#### Required action
The answer is the set of lines that include "name", copied from the data below.

#### Raw data
.....

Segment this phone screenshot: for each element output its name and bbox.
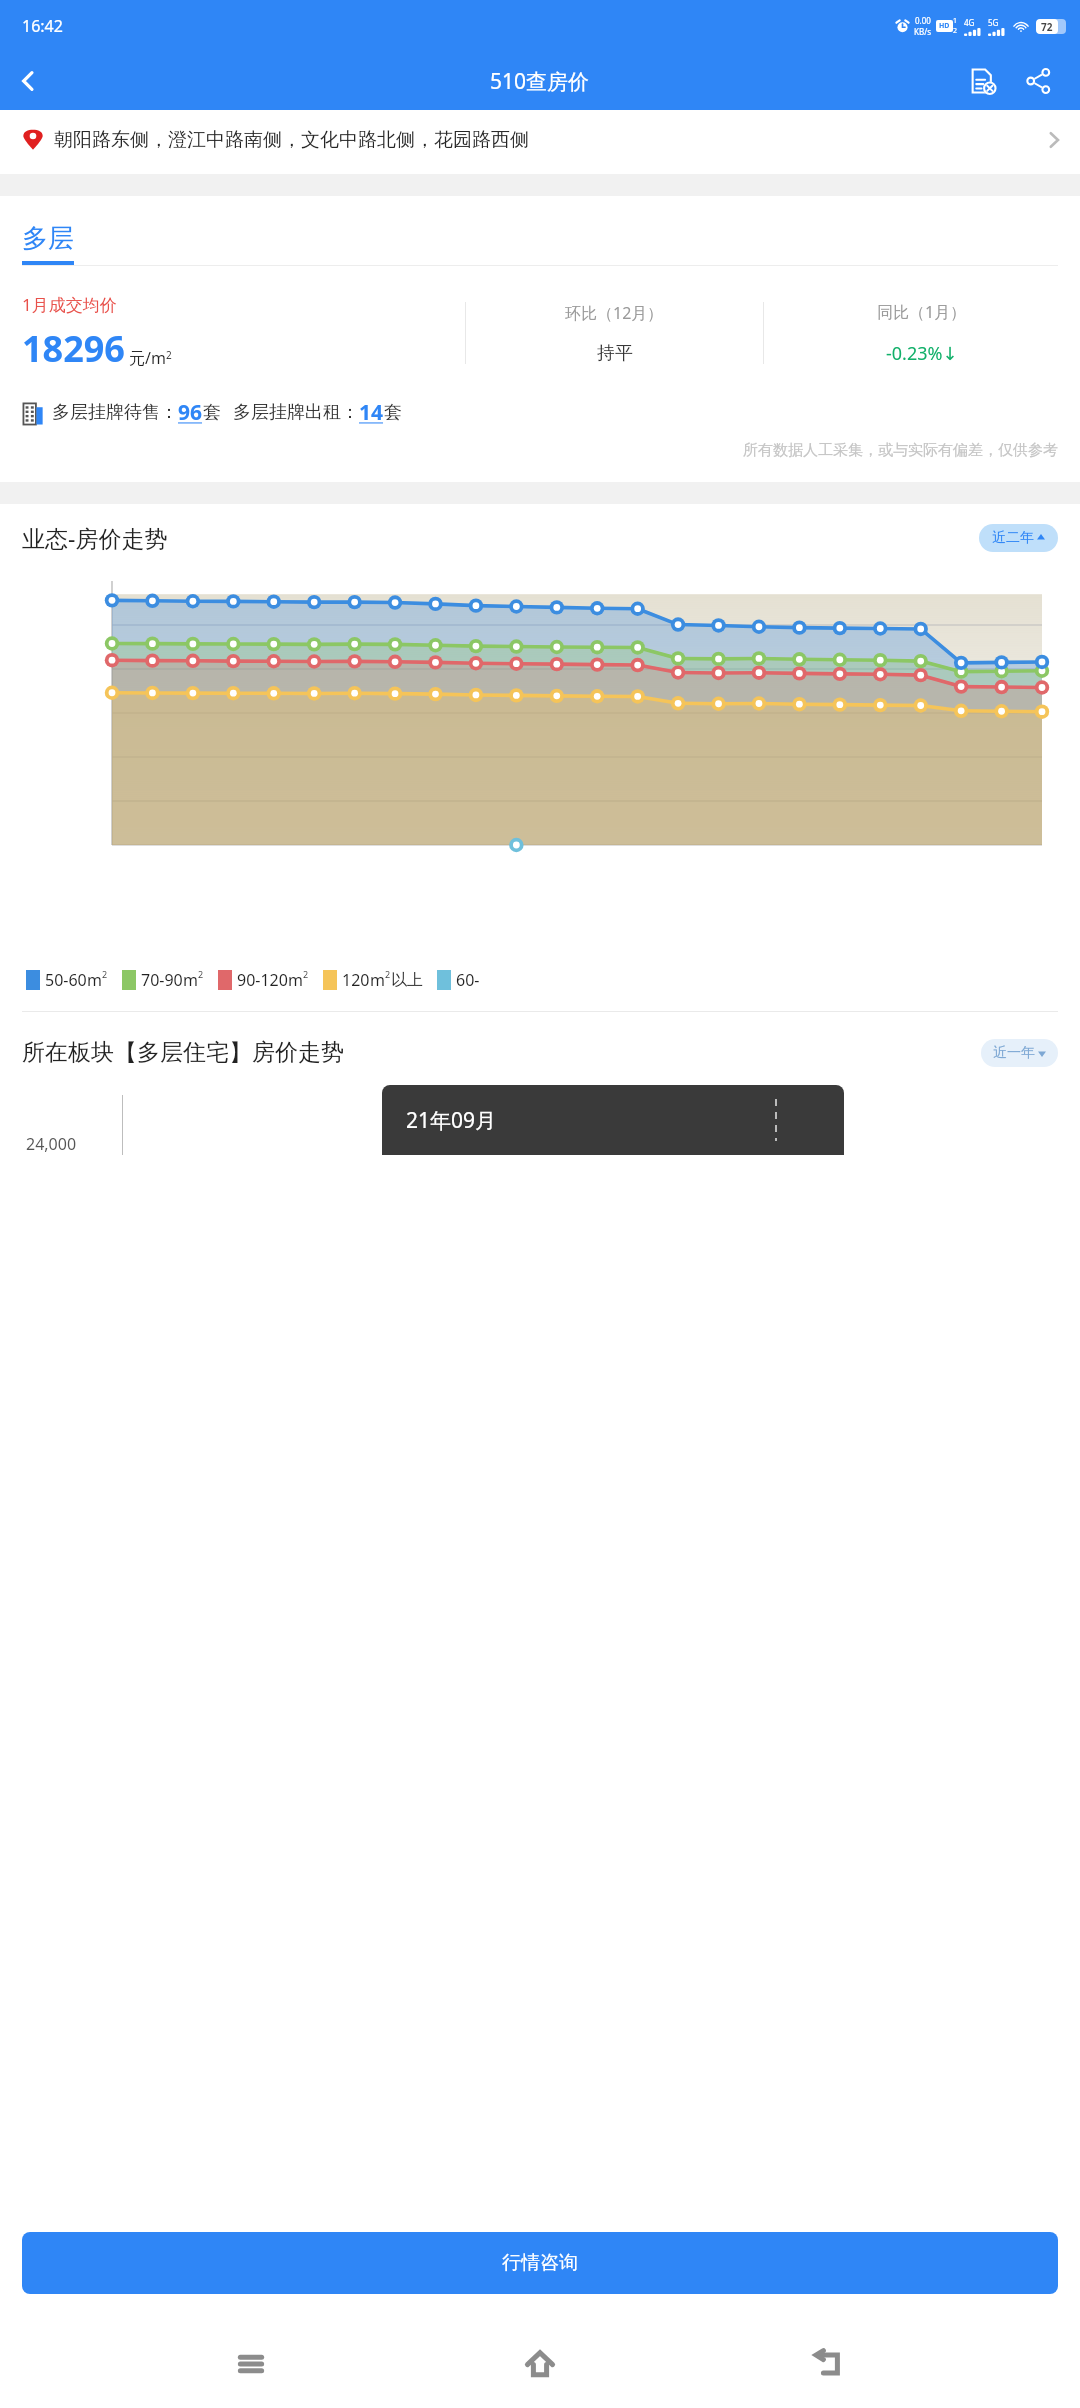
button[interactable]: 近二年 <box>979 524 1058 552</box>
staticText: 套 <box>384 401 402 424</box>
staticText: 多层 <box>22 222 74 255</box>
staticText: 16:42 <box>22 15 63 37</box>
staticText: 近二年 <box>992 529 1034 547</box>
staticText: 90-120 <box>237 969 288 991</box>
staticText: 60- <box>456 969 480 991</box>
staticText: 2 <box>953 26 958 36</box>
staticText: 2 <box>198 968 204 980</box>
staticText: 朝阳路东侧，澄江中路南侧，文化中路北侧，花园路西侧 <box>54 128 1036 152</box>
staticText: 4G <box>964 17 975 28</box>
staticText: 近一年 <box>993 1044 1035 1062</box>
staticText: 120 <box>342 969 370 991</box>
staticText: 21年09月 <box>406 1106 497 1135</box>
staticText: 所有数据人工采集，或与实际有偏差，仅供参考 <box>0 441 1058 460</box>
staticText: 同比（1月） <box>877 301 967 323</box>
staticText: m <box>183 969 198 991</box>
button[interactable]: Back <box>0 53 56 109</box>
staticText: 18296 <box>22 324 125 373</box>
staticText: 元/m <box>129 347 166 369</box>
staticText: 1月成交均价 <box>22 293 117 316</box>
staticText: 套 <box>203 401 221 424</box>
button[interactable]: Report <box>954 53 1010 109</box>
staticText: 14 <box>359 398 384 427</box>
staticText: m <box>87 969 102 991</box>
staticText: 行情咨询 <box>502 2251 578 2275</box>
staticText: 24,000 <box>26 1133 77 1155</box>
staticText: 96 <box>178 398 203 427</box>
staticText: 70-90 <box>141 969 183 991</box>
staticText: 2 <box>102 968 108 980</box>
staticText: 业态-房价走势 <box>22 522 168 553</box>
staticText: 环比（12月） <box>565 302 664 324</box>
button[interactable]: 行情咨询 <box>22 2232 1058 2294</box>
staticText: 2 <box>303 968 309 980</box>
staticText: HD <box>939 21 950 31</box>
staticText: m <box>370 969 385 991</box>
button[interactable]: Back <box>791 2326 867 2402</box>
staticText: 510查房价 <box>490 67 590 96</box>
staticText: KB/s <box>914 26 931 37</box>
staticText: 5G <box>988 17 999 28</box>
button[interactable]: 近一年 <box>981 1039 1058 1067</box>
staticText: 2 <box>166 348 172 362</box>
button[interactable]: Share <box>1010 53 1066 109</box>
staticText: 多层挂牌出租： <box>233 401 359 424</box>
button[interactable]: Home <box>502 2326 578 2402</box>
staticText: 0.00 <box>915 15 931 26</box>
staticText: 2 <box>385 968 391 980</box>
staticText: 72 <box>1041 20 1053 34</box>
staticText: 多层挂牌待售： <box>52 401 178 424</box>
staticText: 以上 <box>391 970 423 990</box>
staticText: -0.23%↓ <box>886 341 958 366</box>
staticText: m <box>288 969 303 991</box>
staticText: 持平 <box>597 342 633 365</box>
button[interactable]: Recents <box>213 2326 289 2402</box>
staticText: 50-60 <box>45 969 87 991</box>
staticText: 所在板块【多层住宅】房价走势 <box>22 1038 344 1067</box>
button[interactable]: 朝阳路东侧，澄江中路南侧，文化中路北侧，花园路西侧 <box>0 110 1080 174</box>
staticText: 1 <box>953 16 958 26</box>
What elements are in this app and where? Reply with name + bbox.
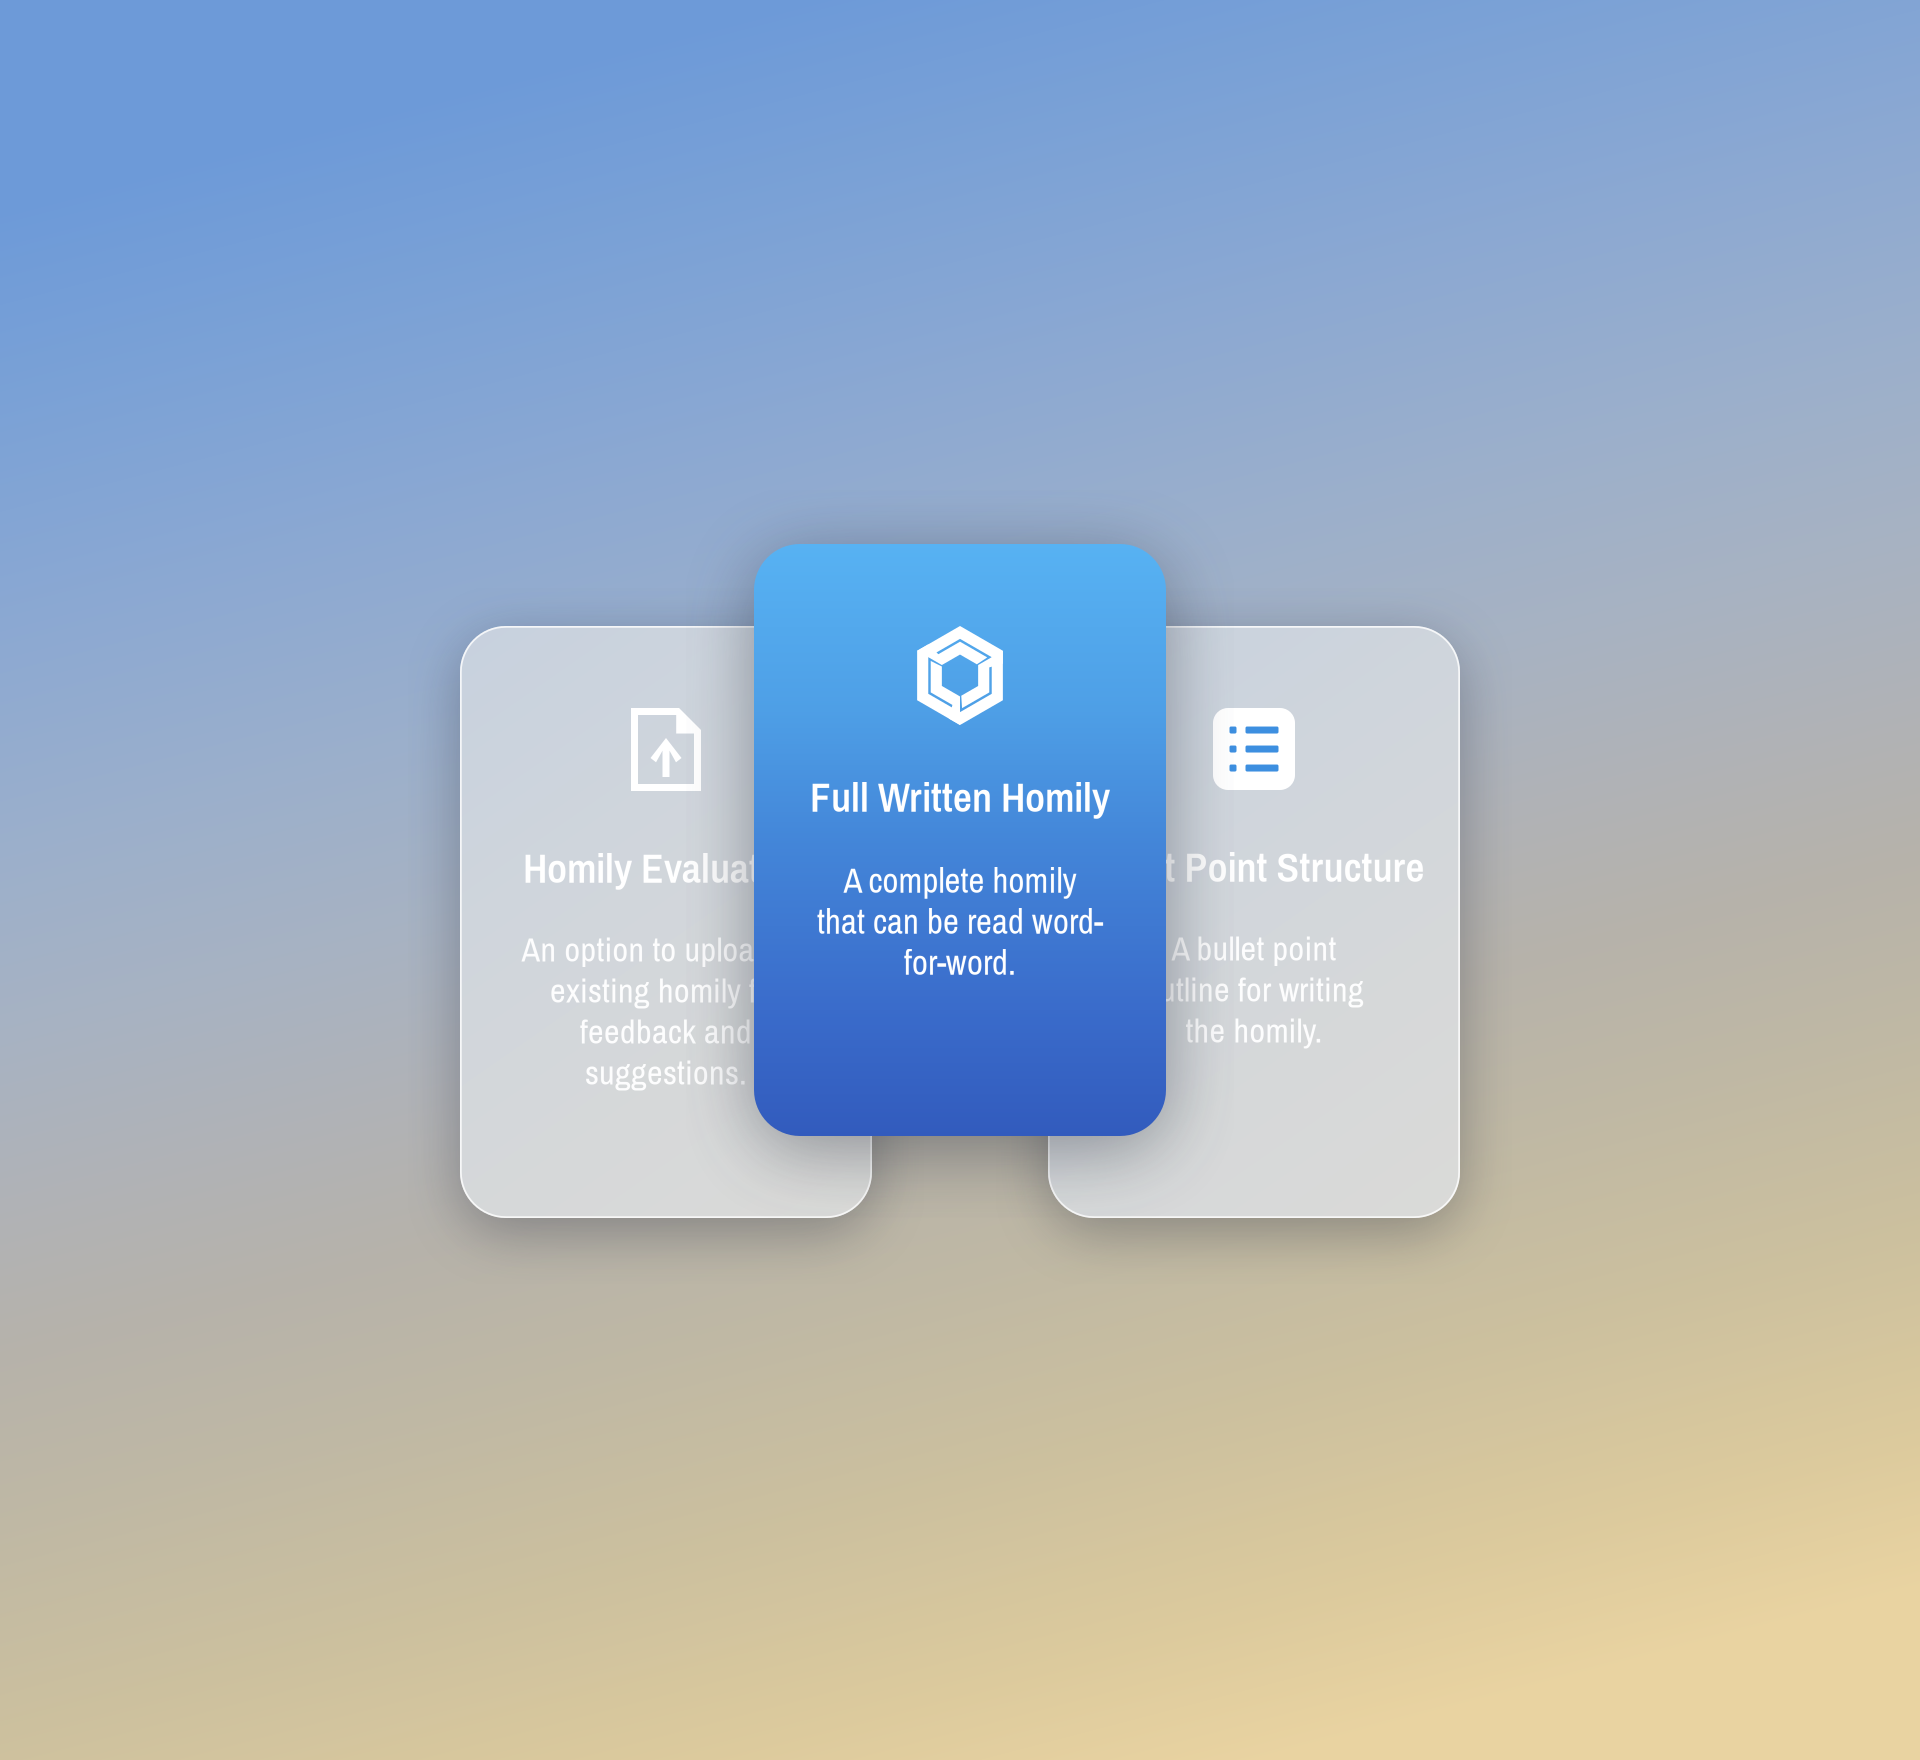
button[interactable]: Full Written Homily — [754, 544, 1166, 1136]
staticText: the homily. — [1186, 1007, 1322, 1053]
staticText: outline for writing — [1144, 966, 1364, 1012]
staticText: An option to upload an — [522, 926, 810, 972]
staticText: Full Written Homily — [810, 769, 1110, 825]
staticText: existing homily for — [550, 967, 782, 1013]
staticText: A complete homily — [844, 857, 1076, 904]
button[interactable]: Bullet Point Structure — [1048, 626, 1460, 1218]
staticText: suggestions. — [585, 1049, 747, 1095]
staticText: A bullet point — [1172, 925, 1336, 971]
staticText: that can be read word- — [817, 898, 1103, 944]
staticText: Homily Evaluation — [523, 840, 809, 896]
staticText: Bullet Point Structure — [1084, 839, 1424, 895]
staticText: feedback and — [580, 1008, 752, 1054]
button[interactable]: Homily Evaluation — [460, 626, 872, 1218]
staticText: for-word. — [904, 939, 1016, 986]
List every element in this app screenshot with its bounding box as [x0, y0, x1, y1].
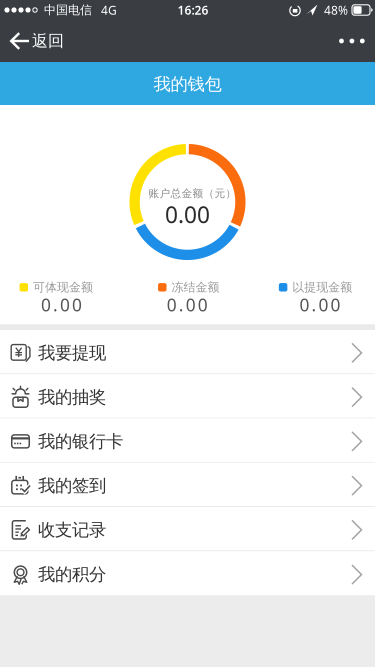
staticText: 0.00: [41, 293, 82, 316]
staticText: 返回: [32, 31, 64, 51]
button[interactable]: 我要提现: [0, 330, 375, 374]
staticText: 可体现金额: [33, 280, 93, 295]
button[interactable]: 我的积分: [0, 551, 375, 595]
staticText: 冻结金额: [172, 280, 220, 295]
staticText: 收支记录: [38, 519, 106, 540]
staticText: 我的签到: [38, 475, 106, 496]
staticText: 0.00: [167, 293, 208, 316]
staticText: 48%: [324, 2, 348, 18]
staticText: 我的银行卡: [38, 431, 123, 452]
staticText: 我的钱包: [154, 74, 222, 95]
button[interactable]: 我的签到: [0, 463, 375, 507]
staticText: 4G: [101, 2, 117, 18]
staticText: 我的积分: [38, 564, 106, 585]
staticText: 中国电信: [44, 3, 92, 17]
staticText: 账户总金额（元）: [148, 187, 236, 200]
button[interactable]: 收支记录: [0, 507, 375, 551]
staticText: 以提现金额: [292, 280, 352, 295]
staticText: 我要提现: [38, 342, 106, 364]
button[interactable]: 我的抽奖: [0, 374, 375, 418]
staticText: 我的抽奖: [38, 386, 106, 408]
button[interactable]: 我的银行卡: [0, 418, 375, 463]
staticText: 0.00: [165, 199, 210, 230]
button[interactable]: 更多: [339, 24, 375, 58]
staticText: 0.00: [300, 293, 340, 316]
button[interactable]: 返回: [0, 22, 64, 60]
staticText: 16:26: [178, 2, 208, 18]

.....

#### Exercise solution
Segment this phone screenshot: for each element output its name and bbox.
What elements are in this app and where? Reply with name + bbox.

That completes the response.